The work investigates (4+2n)-dimensional N=1 super Yang-Mills theory on orbifold backgrounds with nonzero magnetic flux to generate chiral zero-modes and novel flavor structures. It develops the formalism for magnetized torus models and extends it to magnetized orbifolds, deriving zero-mode multiplicities and Yukawa couplings from overlaps of theta-function wavefunctions, with SUSY-preserving conditions tying fluxes to geometry. The authors construct explicit three-family scenarios on T^6/(Z_2×Z'_2) and related spaces, showing how orbifold projections can reduce Higgs content and yield distinct flavor textures, including odd-mode zero-modes.
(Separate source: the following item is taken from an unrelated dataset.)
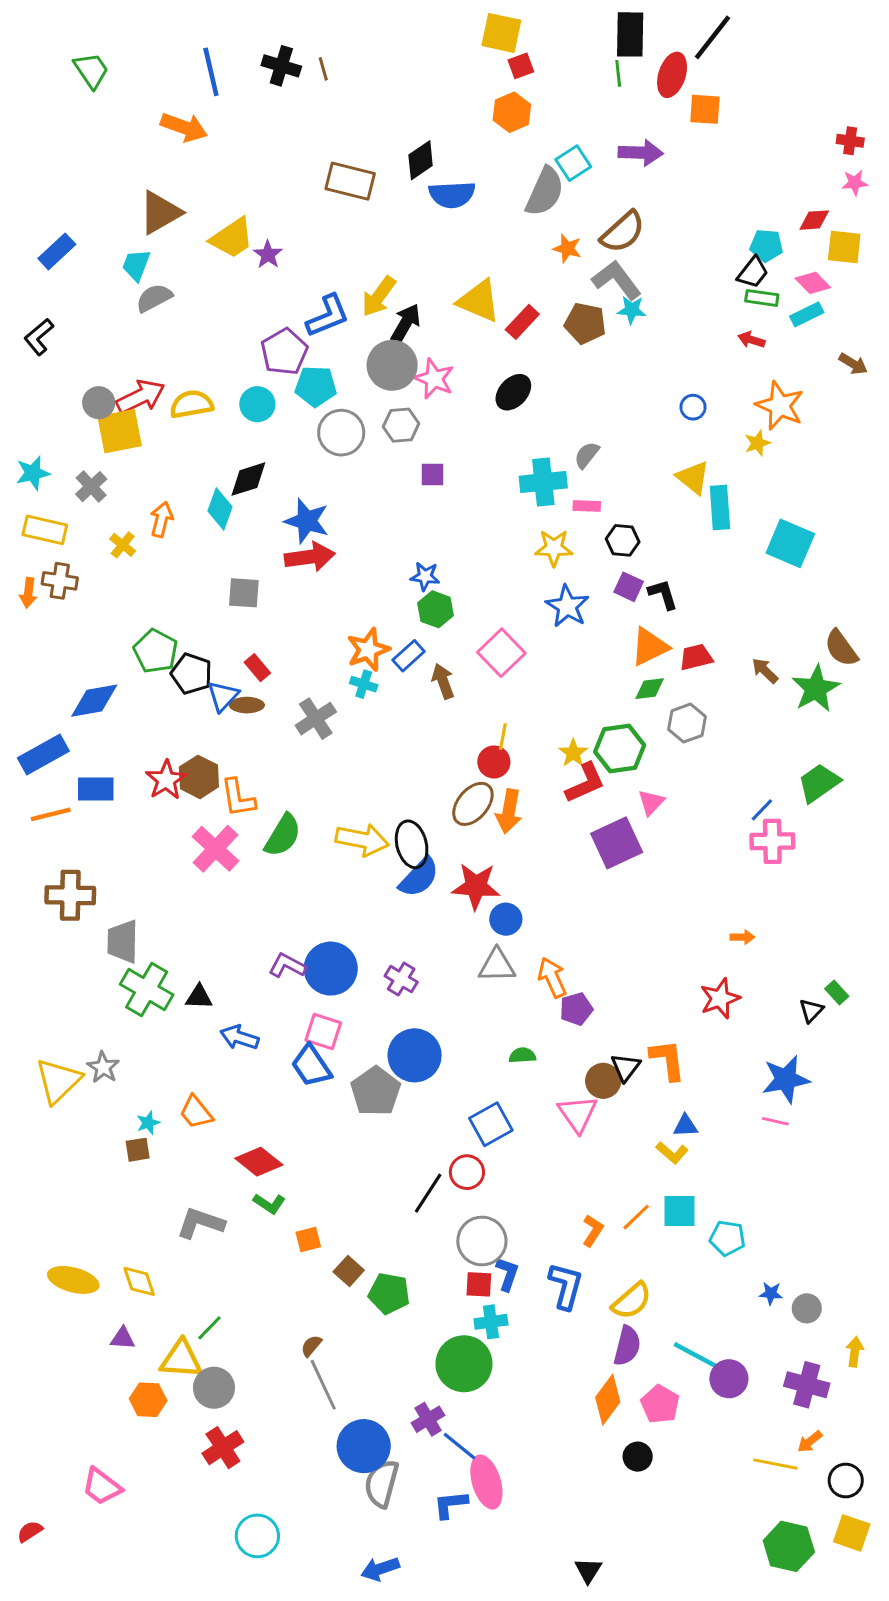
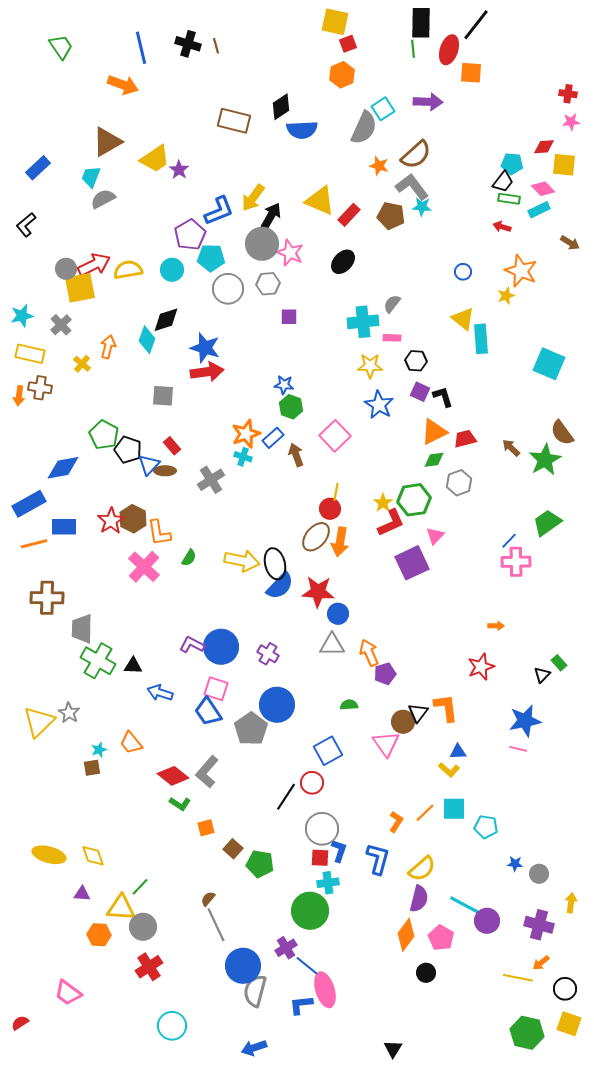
cyan square: (790, 543) -> (549, 364), moved
green semicircle: (283, 835) -> (189, 558), size x0.6
gray L-shape: (200, 1223) -> (207, 772), moved, turned -68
These magnetized orbifold constructions provide a new avenue for semi-realistic, chirality-driven model building that complements intersecting D-brane approaches. The results highlight rich flavor possibilities and indicate multiple directions for further extensions and phenomenological exploration, including brane-localized states and non-Abelian flux backgrounds.

Abstract

We study (4+2n)-dimensional N=1 super Yang-Mills theory on the orbifold background with non-vanishing magnetic flux. In particular, we study zero-modes of spinor fields. The flavor structure of our models is different from one in magnetized torus models, and would be interesting in realistic model building.